Григорий Стратонович засмеялся:
— До сих пор. Однажды под хмельком признался, что его грешить заставляет только давняя привычка, а не что-то другое.
— Хорошее имеете соседство. Чего он так поздно приходил? Проверить, как приемыш ведет хозяйство или привела любовь к храму божьему?
— Скореє, любовь к водке. Наверное, где-то немного не допил. А в ризнице у него есть некоторые запасы не только красного вина. Может, воспользуемся ими? Не раз отец Хрисантий соблазнял меня в подходящий час наведаться в его закуток.
— Глядите, еще этот душеспаситель споит вас, — улыбнулся Марко.
— Такое не угрожает мне. Но сегодня можно было бы отметить ваш приезд.
— Спасибо, воздержусь.
— Не употребляете этого зелья?
— Употребляю, но теперь, к сожалению, перешел на наперстки: медицина так обчекрыжила мне внутренности, что там теперь больше души, чем тела… Полуживого выпотрошили, разобрали меня как-то в подземном госпитале, а здесь как ударит артналет и перекалечил чуть ли не всех, кто работал возле меня. Остался я сам и через некоторое время, придя в сознание, сгоряча встал на локти. Нигде никого, только на операционном столе лежат возле меня все мои внутренности и потихоньку паруют. Никогда не думал, что такие они непривлекательные и так их много. Но потом медицина так походила с ножами, что остались рожки да ножки: постарались, чтобы человек меньше хлеба и напитков потреблял.
Григорий Стратонович с сочувствием и увлечением взглянул на Бессмертного:
— Чтобы кто-то так сказал о своем увечье, поверьте, впервые слышу!
— Поверю. А теперь заиграйте, Григорий Стратонович, что-то душевное, печальное.
— Печальное? Почему?
— А в этих песнях, кажется мне, всегда больше души.
— Вы же подтянете?
— Об этом и не просите. Тело мое фашисты здорово покромсали, а дух и голос почти довоенного калибра остались.
— А мой голос, как и молодость, оборвался в турецкой неволе… Слышал, что много знаете песен.
— Какой украинец не знает их? На бесхлебье, или на хлебах, или в хлебах вырастает, а с песней не расстается.
— Это правда, что когда вы вернулись из нехорошего места, то семь дней со своими друзьями выпивали и лишь одни свадебные песни пели?
Марко весело покачал головой:
— И здесь приврали — только четыре дня.
— И только свадебные?
— Только их. Тогда на печальные не тянуло.

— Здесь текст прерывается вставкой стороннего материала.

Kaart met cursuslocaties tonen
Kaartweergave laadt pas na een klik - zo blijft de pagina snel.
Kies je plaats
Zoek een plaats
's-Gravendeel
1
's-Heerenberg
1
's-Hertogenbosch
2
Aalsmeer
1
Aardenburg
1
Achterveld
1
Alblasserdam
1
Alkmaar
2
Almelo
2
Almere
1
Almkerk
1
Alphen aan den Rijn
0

— И на четыре дня хватило свадебных песен? — с недоверием посмотрел на Марка.
— Как раз только на четыре, а дальше пошли работать. Да вы не удивляйтесь, тогда у меня память крепче была и к песням, и к книгам. Не начнем ли с «Забіліли сніги та забіліли білі»?

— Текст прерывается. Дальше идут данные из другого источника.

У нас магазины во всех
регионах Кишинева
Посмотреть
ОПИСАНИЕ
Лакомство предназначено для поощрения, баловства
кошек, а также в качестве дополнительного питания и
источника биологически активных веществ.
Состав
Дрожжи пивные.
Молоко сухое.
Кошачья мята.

Печальной тоской и стоном отозвались струны кобзы; в унылом звучании загрустила песня двух бурлаков над судьбой неизвестного человека, который вместо судьбы имел несправедливость, холодную, как снега забелевшие, но имел и верность побратимскую, горячую, как кровь, набежавшая из чистого сердца.
Молчаливые святые, застоявшиеся на своих пожизненных местах, с удивлением прислушались к житейскому пению, а Марку не раз казалось, что их песню слушает еще кто-то, притаившийся в темени возле дверей. Это снова и снова напоминало ему встречу с неизвестной женщиной.
«Не причудлива ли судьба его?» — послал мысли к разрушенной школе и во все концы, где встречал или проходил мимо того, что люди назвали судьбой.
Где-то, как в подземелье, невыразительно пропели первые петухи. Марко встрепенулся, прислушиваясь к полузабытому пению.
— Как быстро время прошло, — начал собираться домой.
— И для меня мелькнуло, как минута.
Григорий Стратонович провожал Марка до руин школы. Здесь он, как перед этим Марко, тоже поднял кусок холодного камня и молча взглянул на него.
— Спрашиваете, когда школа будет?
— Спрашиваю, потому что живу ею и во всех наилучших снах вижу ее. Думаете, роскошь морозить ваших детей в церкви, а своих на колокольне?
— Как на колокольне? — удивился и нахмурился Марко.
— А кто же мне зимой в сожженном селе мог приготовить хоромы? Вот и нашел себе на колокольне временный приют. Есть у меня пятеро детей…
— Пятеро!? — с недоверием переспросил Марко. — Сколько мира, столько и дива! Когда же, извиняйте, вы разжились на пятеро детей? Где время взяли?
Заднепровский улыбнулся:
— Время обо мне само позаботилось.
— Близнецами награждало?
— Нет, обошлось без них, а то еще больше было бы.
— Так вы до встречи с Оксаной уже имели деток? Ничего не понимаю.
— И не коситесь, Марко Трофимович, придется еще задержать вас до третьих петухов одной историей.